(Saved entries)
#####

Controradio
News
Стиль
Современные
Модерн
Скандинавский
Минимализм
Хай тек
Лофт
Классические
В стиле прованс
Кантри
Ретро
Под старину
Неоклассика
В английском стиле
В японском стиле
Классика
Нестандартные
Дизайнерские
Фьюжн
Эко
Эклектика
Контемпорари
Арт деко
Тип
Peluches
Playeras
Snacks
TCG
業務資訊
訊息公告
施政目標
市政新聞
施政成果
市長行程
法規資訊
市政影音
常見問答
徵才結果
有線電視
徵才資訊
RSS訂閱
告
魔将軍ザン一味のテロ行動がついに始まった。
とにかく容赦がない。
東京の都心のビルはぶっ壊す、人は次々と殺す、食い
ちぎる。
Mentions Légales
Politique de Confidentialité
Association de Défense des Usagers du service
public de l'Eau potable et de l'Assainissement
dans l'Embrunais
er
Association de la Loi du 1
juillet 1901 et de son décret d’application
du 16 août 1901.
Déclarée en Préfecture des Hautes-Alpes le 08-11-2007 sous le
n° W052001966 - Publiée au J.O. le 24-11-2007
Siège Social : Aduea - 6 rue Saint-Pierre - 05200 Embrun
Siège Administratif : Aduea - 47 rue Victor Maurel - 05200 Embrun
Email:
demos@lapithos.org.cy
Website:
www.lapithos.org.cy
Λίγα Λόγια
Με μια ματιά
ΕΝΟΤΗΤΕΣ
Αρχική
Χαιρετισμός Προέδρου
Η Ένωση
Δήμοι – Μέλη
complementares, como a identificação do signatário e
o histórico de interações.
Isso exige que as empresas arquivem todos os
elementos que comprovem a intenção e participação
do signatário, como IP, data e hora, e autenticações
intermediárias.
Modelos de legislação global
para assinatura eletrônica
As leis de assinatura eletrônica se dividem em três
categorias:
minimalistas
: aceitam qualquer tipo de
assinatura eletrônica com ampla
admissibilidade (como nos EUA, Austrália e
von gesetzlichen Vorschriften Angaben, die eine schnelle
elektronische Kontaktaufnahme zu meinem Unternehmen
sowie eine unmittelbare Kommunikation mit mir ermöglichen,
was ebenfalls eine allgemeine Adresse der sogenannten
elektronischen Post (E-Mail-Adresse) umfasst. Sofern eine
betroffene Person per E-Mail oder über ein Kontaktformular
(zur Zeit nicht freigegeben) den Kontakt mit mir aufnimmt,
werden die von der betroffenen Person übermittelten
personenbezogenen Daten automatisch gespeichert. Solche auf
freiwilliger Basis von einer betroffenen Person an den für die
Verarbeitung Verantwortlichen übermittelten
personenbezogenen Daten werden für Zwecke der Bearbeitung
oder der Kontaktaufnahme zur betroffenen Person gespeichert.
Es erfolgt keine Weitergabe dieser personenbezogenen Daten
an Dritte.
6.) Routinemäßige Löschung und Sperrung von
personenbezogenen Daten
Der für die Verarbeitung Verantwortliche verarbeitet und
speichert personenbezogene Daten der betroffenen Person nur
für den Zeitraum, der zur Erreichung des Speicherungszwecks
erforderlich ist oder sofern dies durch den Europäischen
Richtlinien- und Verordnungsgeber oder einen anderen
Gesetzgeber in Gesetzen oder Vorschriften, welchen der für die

#####

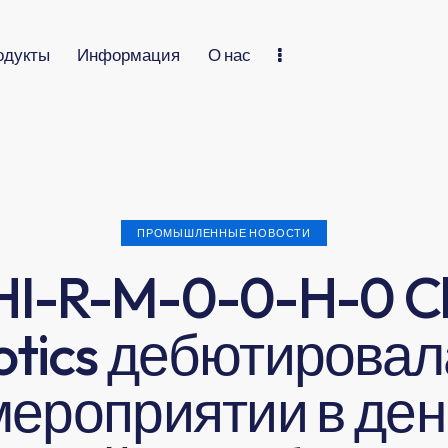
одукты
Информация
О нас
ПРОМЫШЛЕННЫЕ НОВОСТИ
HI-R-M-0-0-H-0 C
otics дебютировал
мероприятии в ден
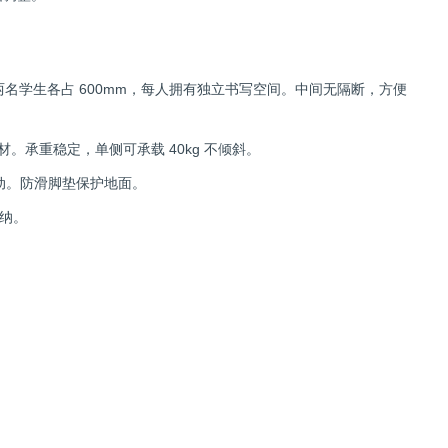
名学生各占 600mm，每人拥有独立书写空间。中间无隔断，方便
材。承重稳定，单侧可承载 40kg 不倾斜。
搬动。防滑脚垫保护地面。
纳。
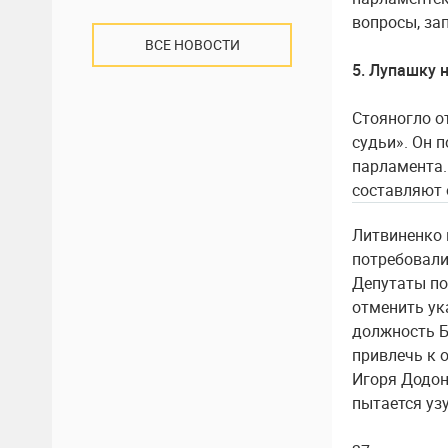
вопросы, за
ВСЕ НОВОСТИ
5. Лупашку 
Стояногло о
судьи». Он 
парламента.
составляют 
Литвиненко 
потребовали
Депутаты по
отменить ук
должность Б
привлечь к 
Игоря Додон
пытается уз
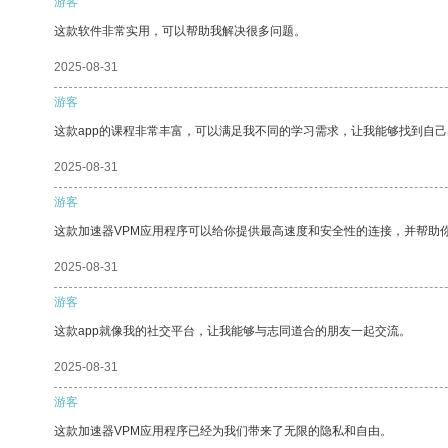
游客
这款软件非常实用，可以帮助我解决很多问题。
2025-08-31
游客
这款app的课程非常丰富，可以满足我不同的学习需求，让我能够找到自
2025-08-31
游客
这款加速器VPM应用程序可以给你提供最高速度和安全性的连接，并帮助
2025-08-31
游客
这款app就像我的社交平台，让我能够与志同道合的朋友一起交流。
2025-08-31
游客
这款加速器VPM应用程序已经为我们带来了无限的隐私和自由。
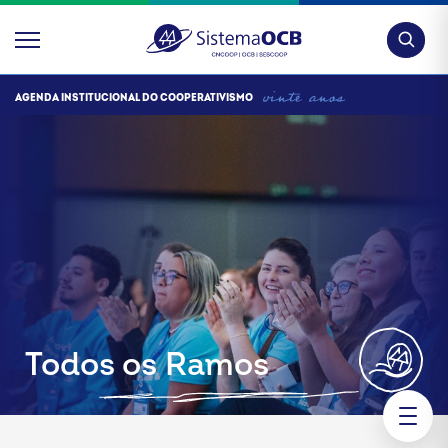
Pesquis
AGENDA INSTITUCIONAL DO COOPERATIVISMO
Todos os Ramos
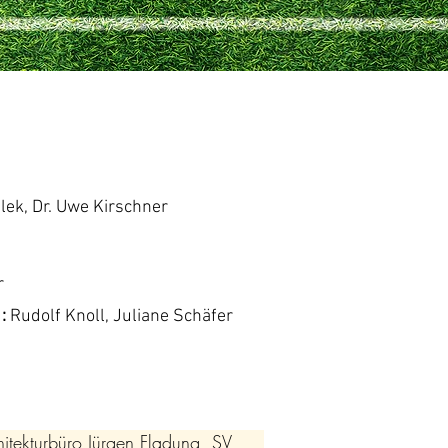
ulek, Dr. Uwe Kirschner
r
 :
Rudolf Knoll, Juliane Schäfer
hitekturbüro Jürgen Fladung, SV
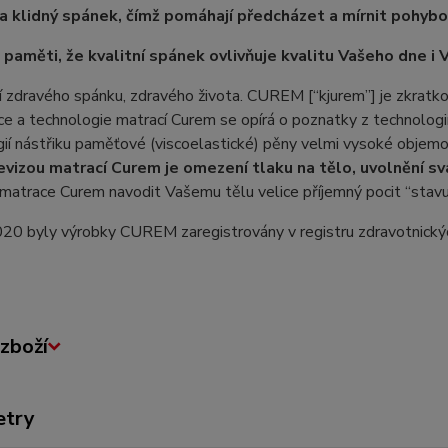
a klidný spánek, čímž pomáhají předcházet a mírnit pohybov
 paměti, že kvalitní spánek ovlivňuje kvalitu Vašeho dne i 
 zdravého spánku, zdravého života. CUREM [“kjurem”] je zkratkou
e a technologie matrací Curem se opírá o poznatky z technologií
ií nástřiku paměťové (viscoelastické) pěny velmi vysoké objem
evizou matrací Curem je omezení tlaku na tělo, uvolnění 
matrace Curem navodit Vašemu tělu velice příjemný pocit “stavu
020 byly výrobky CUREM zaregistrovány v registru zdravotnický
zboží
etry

#####

• [TASK GOAL]:
Within the data above, pick out all lines holding the word "стиле".

• [OUTPUT BELOW]:
В стиле прованс
В английском стиле
В японском стиле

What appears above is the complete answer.